About this task
Find the string "Coaching" in the records. Copy each line that has it.

(Supplied information begins)

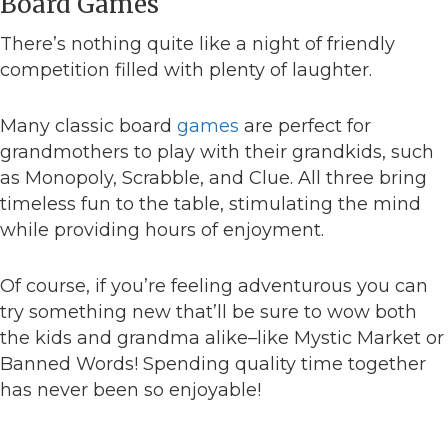
Board Games
There’s nothing quite like a night of friendly
competition filled with plenty of laughter.
Many classic board
games
are perfect for
grandmothers to play with their grandkids, such
as Monopoly, Scrabble, and Clue. All three bring
timeless fun to the table, stimulating the mind
while providing hours of enjoyment.
Of course, if you’re feeling adventurous you can
try something new that’ll be sure to wow both
the kids and grandma alike–like Mystic Market or
Banned Words! Spending quality time together
has never been so enjoyable!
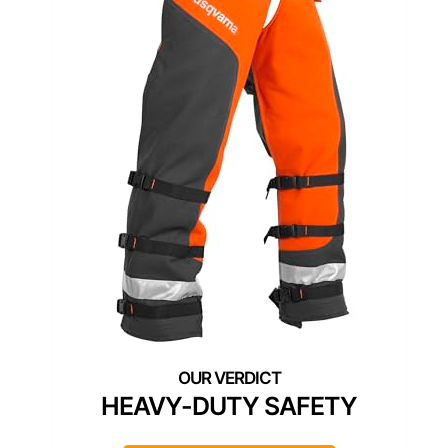
HEAVY-DUTY SAFETY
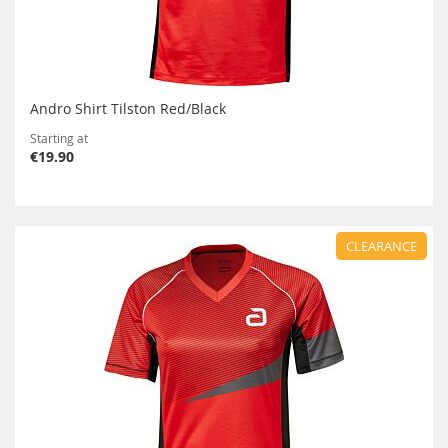
Andro Shirt Tilston Red/Black
Starting at
€19.90
CLEARANCE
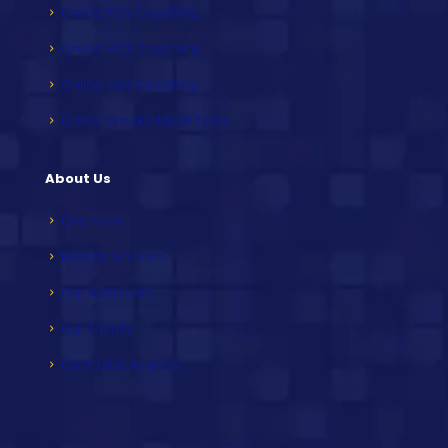
Online PCS Coaching
Online HCS Coaching
Online HAS Coaching
Online Weekly Mock Tests
About Us
Overview
Mission & Vision
Our Achievers
Our Faculty
Contact & Address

(Supplied information ends)

Finished exercise
Online PCS Coaching
Online HCS Coaching
Online HAS Coaching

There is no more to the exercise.